The Human Element

posted in: Business | 0

One of my smallest clients recently began having me facilitate brainstorming, goal setting, planning and workflow improvement sessions. This is intentionally non-technical. We use lots of big paper, colored markers, sticky notes, masking tape, and of course an ample supply of tea.

I’ve been doing this for more years than I’d like to say. It’s energizing, fun, and effective.

The methods I use are simple for clients to learn, so they can do this on their own after the first time around—but it works best with an outside facilitator so everyone in the team can participate equally.

Between sessions, one day the owner called. He was having a bit of an emergency in the business and wondered if I’d be willing to meet with him outside the office to talk it through.

We met and talked. I’m pleased to say that conversation helped him organize his thoughts, and he has been able to bring the emergency to as positive a conclusion as anyone could hope for.

But what stuck with me about that afternoon was a short snippet at the end. He thanked me for taking time out for our chat. Spontaneously, I responded not only with the usual “no problem” type of comment, but with a little more. “In business you need customers, and you need suppliers… but sometimes you just need a friend.”

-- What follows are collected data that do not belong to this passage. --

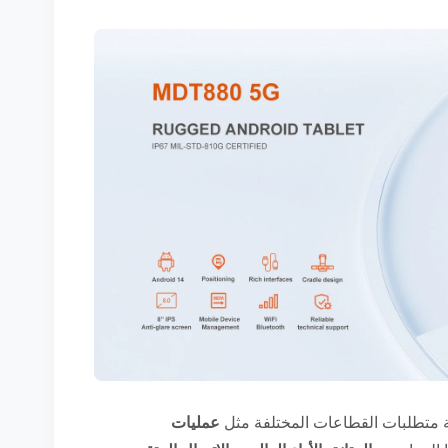
ة متطلبات القطاعات المختلفة مثل
عمليات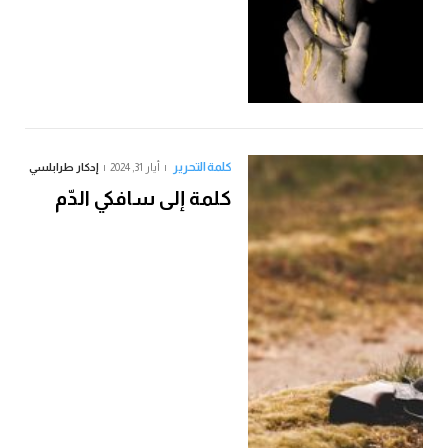
كلمة التحرير
أيار 31, 2024
إدكار طرابلسي
كلمة إلى سافكي الدّم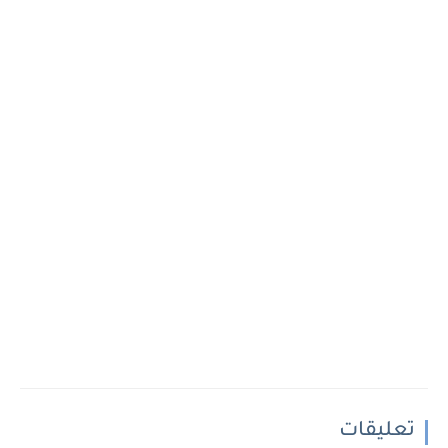
تعليقات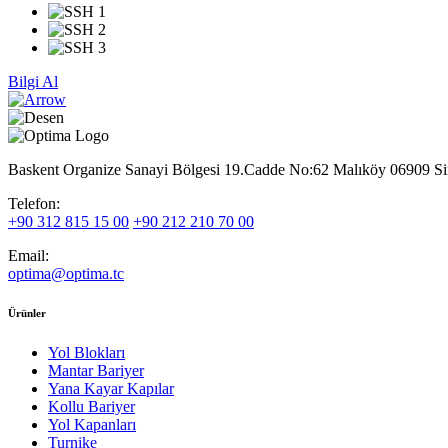
Bilgi Al
Baskent Organize Sanayi Bölgesi 19.Cadde No:62 Malıköy 06909 Si
Telefon:
+90 312 815 15 00
+90 212 210 70 00
Email:
optima@optima.tc
Ürünler
Yol Blokları
Mantar Bariyer
Yana Kayar Kapılar
Kollu Bariyer
Yol Kapanları
Turnike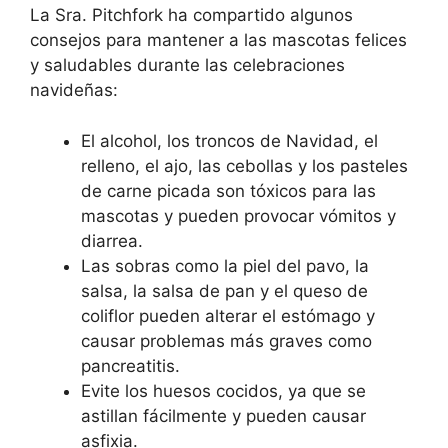
La Sra. Pitchfork ha compartido algunos
consejos para mantener a las mascotas felices
y saludables durante las celebraciones
navideñas:
El alcohol, los troncos de Navidad, el
relleno, el ajo, las cebollas y los pasteles
de carne picada son tóxicos para las
mascotas y pueden provocar vómitos y
diarrea.
Las sobras como la piel del pavo, la
salsa, la salsa de pan y el queso de
coliflor pueden alterar el estómago y
causar problemas más graves como
pancreatitis.
Evite los huesos cocidos, ya que se
astillan fácilmente y pueden causar
asfixia.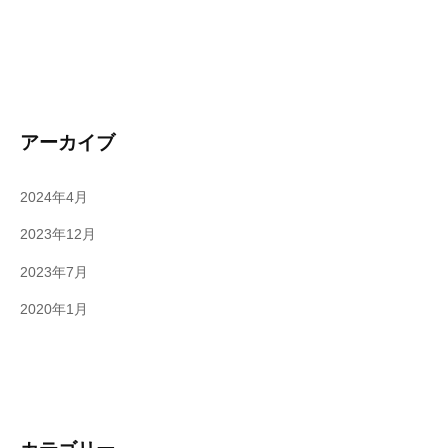
アーカイブ
2024年4月
2023年12月
2023年7月
2020年1月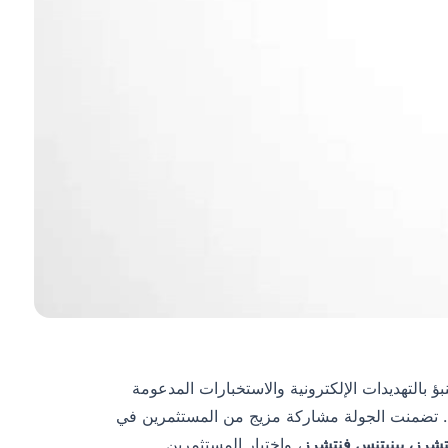
ؤ بالتهديدات الإلكترونية والاستخبارات المدعومة
. تضمنت الجولة مشاركة مزيج من المستثمرين في
تشرز، بينيتنس فنتشرز
، واختيار المستثمرين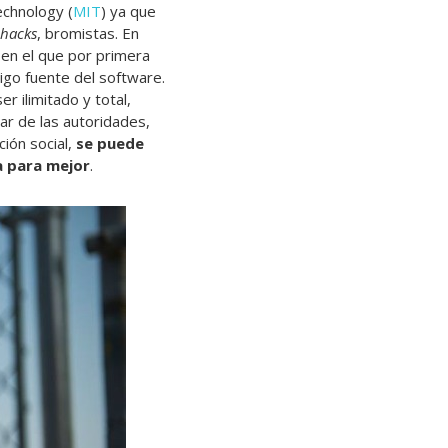
echnology (
MIT
) ya que
hacks
, bromistas. En
en el que por primera
digo fuente del software.
 ilimitado y total,
ar de las autoridades,
ión social,
se puede
a para mejor
.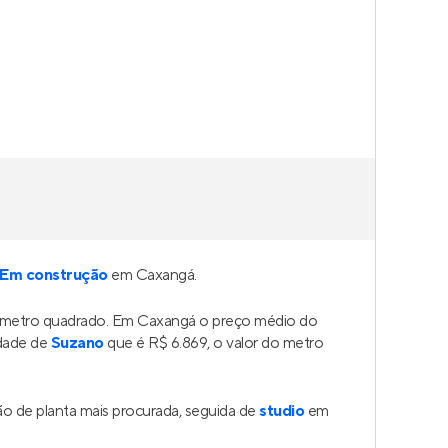
i
,
São
e 2
é 1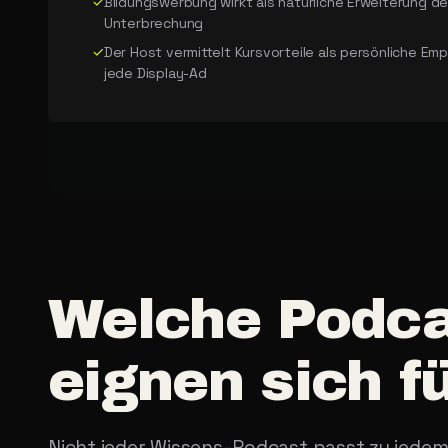
✓
Bildungswerbung wirkt als natürliche Erweiterung de
Unterbrechung
✓
Der Host vermittelt Kursvorteile als persönliche Em
jede Display-Ad
Welche
Podca
eignen
sich
f
Nicht jeder Wissens-Podcast passt zu jedem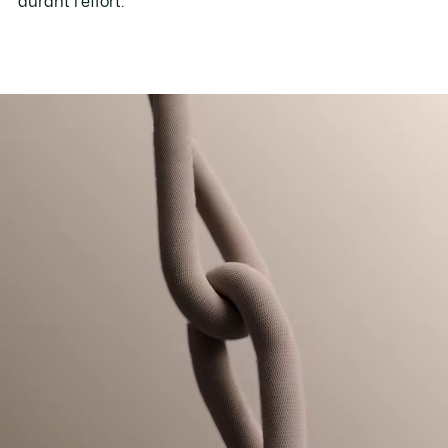
durant l'effort.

It simply popped out, and it’s true.

I have seen too many businesses ruin themselves by letting numbers or technology drive everything. When I think about businesses that stand out as truly exceptional, what distinguishes them is the human factor. They don’t treat me or anyone else like a cell in a spreadsheet. They smile. They listen. When there’s a problem, they focus on solving it instead of reciting a canned message. If their product or service lets me down, first they apologize and then they try to make it right. I can think of businesses I’ve stayed with for many years even if cheaper alternatives are available because they behave that way, and other businesses that I turned away from as soon as I could because they treated me like a number.

The business owner looked a little surprised when I said that. But he also looked like it felt right, and I believe it is.